Fourteen transformer stations supply power to the resort and its various facilities. As each transformer is allocated to a specific section of the theme park, some grouping was already in existence, enabling a structured approach to be adopted. It was unclear, however, which parts of the resort, at which times, consumed the most power. The management only knew the overall monthly power demand. In order to carry out detailed energy monitoring, FRAKO specialists installed an EM-PQ 2300 Power Quality Analyzer at each transformer station.

These instruments transmit their data via Ethernet to a PQM 1588 Power Quality Manager, which serves as a central unit collecting the energy consumption data from all the transformers. EMVIS 3000 software is then used for the visualization, evaluation and documentation of these data. In this way, EKATO experts acquire the load profiles of all the electrical consumers such as pumps, fans, compressors, heating systems, water treatment units, etc., connected to each individual transformer. These power consumers are monitored and regulated by a building services control system.


Step 2: Define the potential

To establish the relationships between the various processes and the measured energy consumption, the measurement results must be interpreted and conclusions drawn from them. When this is done, it is important that the data acquisition from all the different systems takes place in real time without delays at the interfaces.

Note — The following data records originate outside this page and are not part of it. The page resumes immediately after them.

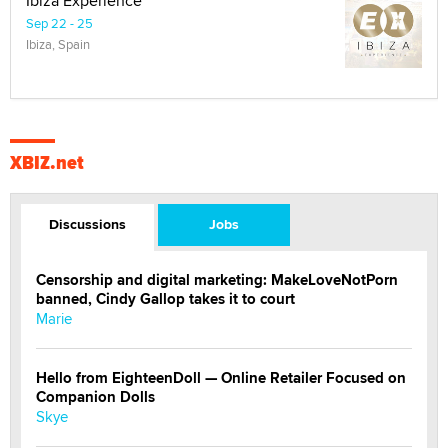
Ibiza Experience
Sep 22 - 25
Ibiza, Spain
XBIZ.net
Discussions
Jobs
Censorship and digital marketing: MakeLoveNotPorn
banned, Cindy Gallop takes it to court
Marie
Hello from EighteenDoll — Online Retailer Focused on
Companion Dolls
Skye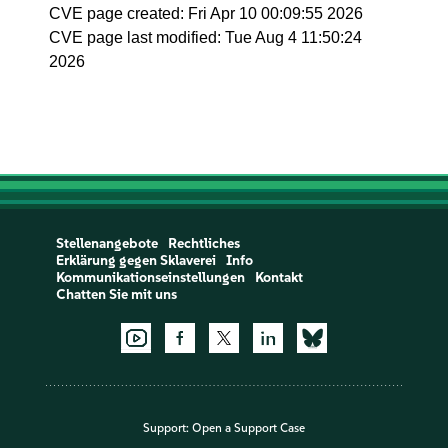
CVE page created: Fri Apr 10 00:09:55 2026
CVE page last modified: Tue Aug 4 11:50:24
2026
Stellenangebote
Rechtliches
Erklärung gegen Sklaverei
Info
Kommunikationseinstellungen
Kontakt
Chatten Sie mit uns
Support:
Open a Support Case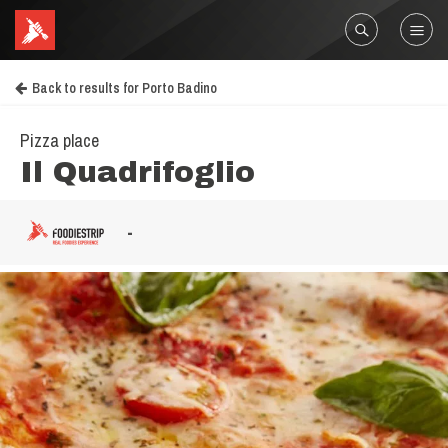
Back to results for Porto Badino
Pizza place
Il Quadrifoglio
-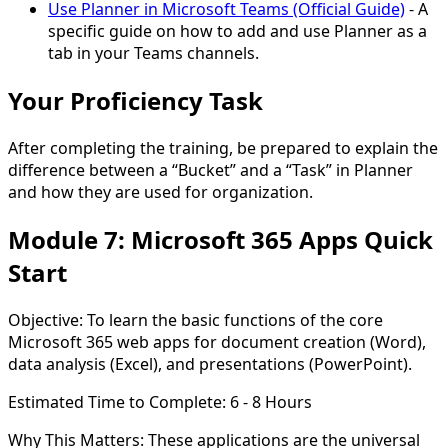
Use Planner in Microsoft Teams (Official Guide)
- A
specific guide on how to add and use Planner as a
tab in your Teams channels.
Your Proficiency Task
After completing the training, be prepared to explain the
difference between a
“Bucket”
and a
“Task”
in Planner
and how they are used for organization.
Module 7: Microsoft 365 Apps Quick
Start
Objective:
To learn the basic functions of the core
Microsoft 365 web apps for document creation (Word),
data analysis (Excel), and presentations (PowerPoint).
Estimated Time to Complete:
6 - 8 Hours
Why This Matters:
These applications are the universal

All of the many pump control units at the site were already networked via KNX and integrated in the existing instrumentation and control system. The PQM 1588 has OPC UA server functionality and can acquire data via KNX and other protocols such as Modbus/TCP or M?Bus/TCP. As an independent communications protocol, OPC UA is ideal for a standardized rapid transfer of data between various devices regardless of their manufacturers. It was therefore an obvious solution to have the PQM 1588 Power Quality Manager acquire all the energy data from the pumps, compressors and other building automation equipment via their various protocols, and then forward these data to a central database. The EMIS Report evaluation software accesses this database and evaluates the energy data with respect to the cost centres concerned, thus enabling a comparison of the different energy consumption figures to be made. EMIS Report exports these data as CSV files, with no delays at interfaces, so that they can then be displayed and analysed by the getFM facility management software. In addition, the energy data from all the transformers and equipment linked to the PQM 1588 are forwarded online via the OPC UA interface to the building services control system, which works with the BACnet communications protocol.

Step 3: Make the decisions and implement the solution

Analysis of the operating data now gives the building manager an accurate overview of the various activities in the theme park and their corresponding impact on energy demand. In this way, inefficiencies such as consumers that are continuously operating, even when they are not needed, can be identified, as can electric motors that are over-dimensioned and only run at part load.

Detailed data acquisition is a prerequisite for the optimum control of equipment and systems, the accurate calculation of individual sections and the best possible loading of the transformers. This means that business decisions can now be reached on the basis of actual data, with no need to rely on ‘gut feeling’ alone. Real energy data also enable realistic payback times to be calculated, thus giving enterprises more certainty in their investment strategy.